4. Drug dynamics. Until autumn 2008, little fighting took place in the Nawa, Nad Ali and northern Garmsir districts, where the current US/UK offensive is centred. Regarded as the centre of development and reconstruction efforts, as well of poppy production, this whole area was neither garrisoned nor seen as hostile.
The fighting that erupted this winter was initially blamed on displacement of Taliban groups due to successful operations elsewhere. Yet of equal importance was an uptick in counter-narcotic efforts, beginning last spring, that threatened the huge landholdings of a key tribal leader. Aggressive eradication operations by the national Poppy Eradication Force (PEF), mentored by private firm Dyncorps, led to a growing cycle of violent resistance, retaliation by security forces, and an expanding revolt.
Campaign challenges:
Under guidance from US commanders well-versed in counter-insurgency philosophy, the new offensive seeks to emphasise a population-centric approach that radically abandons 'mowing the lawn' and imposes a durable security on the region. However, it is clear that the military resources and tactical choices of the Marines will face a stern test in Helmand:
1. Resource adequacy. As they seek to establish control of one the world's most lucrative fields of illegal narcotics, US Marines and their UK allies will be stretched to find and resource a strategy that combines the 'population-centric' approach of garnering local support with the over-arching goal of confronting the poppy trade.

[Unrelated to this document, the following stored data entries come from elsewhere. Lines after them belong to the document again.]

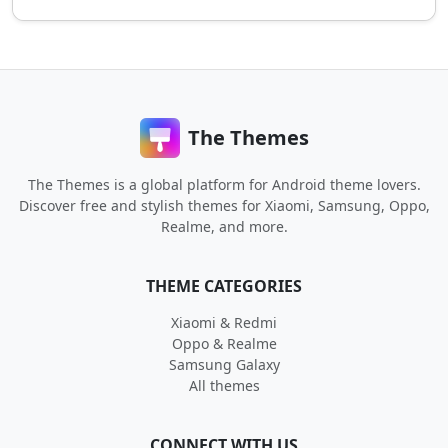
The Themes
The Themes is a global platform for Android theme lovers.
Discover free and stylish themes for Xiaomi, Samsung, Oppo,
Realme, and more.
THEME CATEGORIES
Xiaomi & Redmi
Oppo & Realme
Samsung Galaxy
All themes
CONNECT WITH US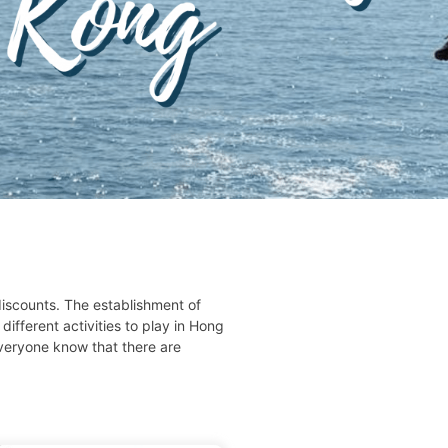
iscounts. The establishment of
ifferent activities to play in Hong
everyone know that there are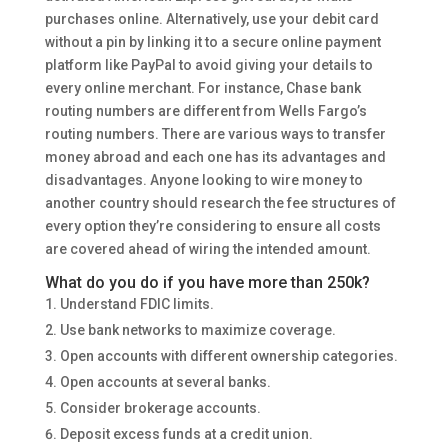
purchases online. Alternatively, use your debit card
without a pin by linking it to a secure online payment
platform like PayPal to avoid giving your details to
every online merchant. For instance, Chase bank
routing numbers are different from Wells Fargo’s
routing numbers. There are various ways to transfer
money abroad and each one has its advantages and
disadvantages. Anyone looking to wire money to
another country should research the fee structures of
every option they’re considering to ensure all costs
are covered ahead of wiring the intended amount.
What do you do if you have more than 250k?
Understand FDIC limits.
Use bank networks to maximize coverage.
Open accounts with different ownership categories.
Open accounts at several banks.
Consider brokerage accounts.
Deposit excess funds at a credit union.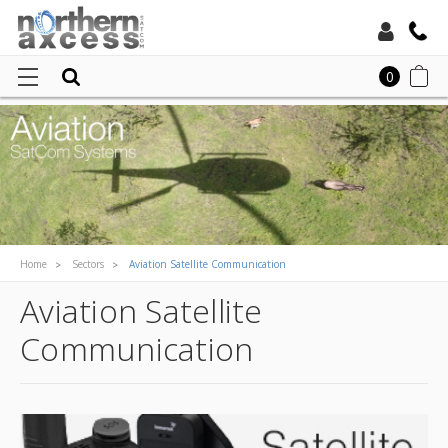
Toll Free:
0
Local:
Home
Sectors
Aviation Satellite Communication
Aviation Satellite
Communication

The recent revolt in central Helmand illustrates the consequences of ill-thought-out interventions in previously benign districts. While the 'Clear, Hold, Build' doctrine is laudable, it is quite impossible to envisage 'holding' the entire populated countryside. Commanders and political leaders have yet to accept the unpalatable implication: that large swathes of territory must for now be left under the control of hostile elements .

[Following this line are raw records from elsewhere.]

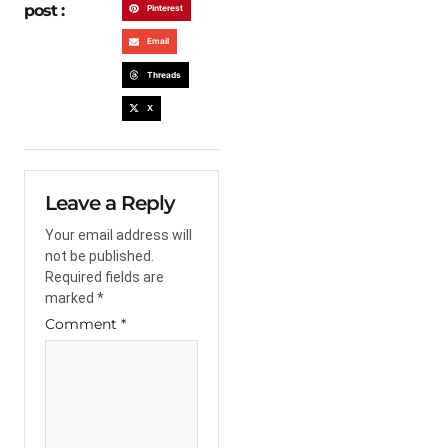
post :
Pinterest
Email
Threads
X
Leave a Reply
Your email address will
not be published.
Required fields are
marked
*
Comment
*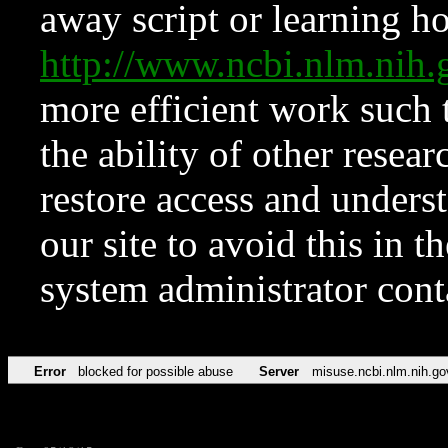
away script or learning how
http://www.ncbi.nlm.ni
more efficient work such 
the ability of other resear
restore access and underst
our site to avoid this in t
system administrator con
Error
blocked for possible abuse
Server
misuse.ncbi.nlm.nih.go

2. Untested tactics. US commander General Stanley McChrystal is determined to deliver security and economic gains for the population while avoiding civilian casualties. Initial signs are that the Marines are proceeding with such goals in mind. However, implementation will become increasingly difficult:
As casualties mount, the need to emphasise force protection may bring tactical choices that embitter local populations.
With intelligence capabilities and cultural skills wanting, it will be hard for forces to adopt 'non-kinetic' measures such as genuine dialogue with local communities to ascertain and then remedy grievances.
Without progress towards genuine political-military integration, made hard by the weaknesses of the Karzai government, US and UK forces will struggle to offer Afghans credible promises that their complaints will be answered.
CONCLUSION:
However carefully calibrated, the Helmand offensive risks inflaming further revolt. Tactical-level intelligence capability must be a priority if the troops are to engage successfully with the varied and local roots of the insurgency, rather than focusing counterproductively on eliminating the enemy 'chain-of-command'. A further danger is of tactical overstretch, particularly if the Marines rush to seize maximum territory before the August election instead of deepening control of already-occupied areas.